SRL is case insensitive. Thus, LITERALLY "test" is exactly the same as literally "test". But please beware, that everything inside a string is in fact case sensitive. LITERALLY "TEST" does NOT equal literally "test". The comma separating statements is completely optional and has no effect whatsoever. In fact, it gets removed before interpreting. But since it helps the human eye to distinct between different statements, it's allowed. Strings are interpreted as literal characters and will be escaped. They can either be defined using 'single' or "double" quotation marks. Escaping them using a backslash is possible as well. Parentheses should only be used when building a sub-query, for example while using a capture or non-capture group to, for example, apply a quantifier to multiple items. Comments are currently not supported and may be implemented in the future. In the navigation on the left you can find a few main groups in which all commands can be divided. A short explanation for each group would be:

Characters are everything that matches the string directly. This group contains letter, digit and literally. Quantifiers are quantifying the statement before. They indicate how often something is allowed to occur. Groups basically group characters and quantifiers. They are used for applying quantifiers to a whole pattern or to capture and return some specific expressions. Everything in between these groups can be seen as a sub-query. Lookarounds allow a more complex way of dealing with groups and matches. That way you can define a group to match only if a certain pattern will apply. Flags apply to the complete query and indicate a specific mode. For instance, setting the case insensitive flag, will tell the whole query to ignore case mismatches. Anchors are pretty easy. They define whether a string must start or end now.

Characters

Characters are everything that matches the string directly. They are the groundwork to which quantifiers will apply. The syntax always looks as follows:

character [specification] [quantifier] [others]

As you can see, characters always come first. They start a new statement, and everything that follows defines the previous character. Some characters allow a specification: letter, for example, allows you to define a span of allowed letters: from a to f

Every character or character set can be quantified. You may want to match exactly four letters from a to f. This would match abcd, but not abcg. You can do that by supplying exactly 4 times as a quantifier:

SRL Builder:

>>> from srl import SRL
>>> srl = SRL('letter from a to f exactly 4 times')
>>> print(srl)
[a-f]{4}
>>> bool(srl.match('abcd'))
True

Okay, let's dive into the different characters. Below, you can find a list of all available characters along with an example query.

literally

literally "string"

The literally character allows you to pass a string to the query that will be interpreted as exactly what you've requested.

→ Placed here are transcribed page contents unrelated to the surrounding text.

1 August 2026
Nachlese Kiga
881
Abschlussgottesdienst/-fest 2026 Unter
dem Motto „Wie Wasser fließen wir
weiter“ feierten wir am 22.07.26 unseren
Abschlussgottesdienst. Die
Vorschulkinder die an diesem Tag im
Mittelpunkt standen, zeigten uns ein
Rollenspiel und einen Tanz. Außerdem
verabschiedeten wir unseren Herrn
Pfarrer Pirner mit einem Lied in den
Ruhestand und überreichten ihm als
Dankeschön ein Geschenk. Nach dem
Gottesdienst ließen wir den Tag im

Nothing else will match, besides your string. Any special character will automatically be escaped. The sample code matches, since the test string contains "sample". Try removing it.

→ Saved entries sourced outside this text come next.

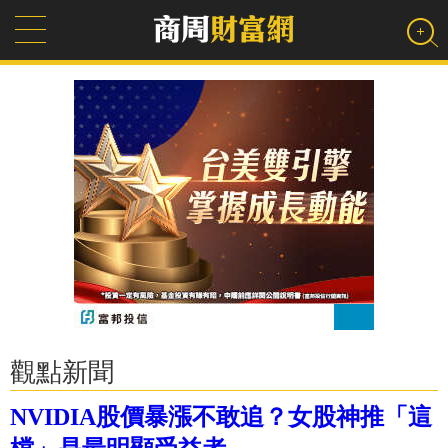
觀點新聞
NVIDIA股價暴漲不敢追？女股神推「這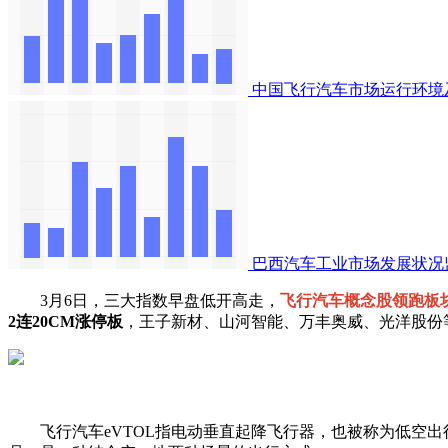
中国飞行汽车市场运行环境
巴西汽车工业市场发展状况
3月6日，三大指数早盘低开高走，
飞行汽车概念股领跑板
2连20CM涨停板
，王子新材、山河智能、万丰奥威、光洋股份
飞行汽车eVTOL指电动垂直起降飞行器，也被称为低空出行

>>> srl = SRL('literally "sample"')
>>> print(srl)
(?:sample)
>>> srl.findall('this is a sample')
['sample']
>>> srl.findall('this is a maplecady')
[]

one of

one of "characters"

literally comes in handy if the string is known. But if there is a unknown string which may only contain certain characters, using one of makes much more sense. This will match one of the supplied characters.

>>> srl = SRL('one of "a%1"')
>>> print(srl)
[a\%1]
>>> bool(srl.match('%'))
True
>>> bool(srl.match('$'))
False

letter

letter [from a to z]

This will help you to match a letter between a specific span, if the exact word isn't known. If you know you're expecting an letter, then go for it. If not supplying anything, a normal letter between a and z will be matched. Of course, you can define a span, using the from x to y syntax.

Please note, that this will only match one letter. If you expect more than one letter, use a quantifier.

>>> srl = SRL('letter from a to f')
>>> print(srl)
[a-f]
>>> bool(srl.match('a'))
True
>>> bool(srl.match('z'))
False

uppercase letter

uppercase letter [from A to Z]

This of course behaves just like the normal letter, with the only difference, that uppercase letter only matches letters that are written in uppercase. Of course, if the case insensitive flag is applied to the query, these two act completely the same.

>>> srl = SRL('uppercase letter from A to F')
>>> print(srl)
[A-F]
>>> bool(srl.match('E'))
True

any character

any character

Just like a letter, any character matches anything between A to Z, 0 to 9 and _, case insensitive. This way you can validate if someone for example entered a valid username.

>>> srl = SRL('starts with any character once or more, must end')
>>> print(srl)
^\w+$
>>> bool(srl.match('aBcD0_1'))
True

no character

no character

The inverse to the any character-character is no character. This will match everything except a to z, A to Z, 0 to 9 and _.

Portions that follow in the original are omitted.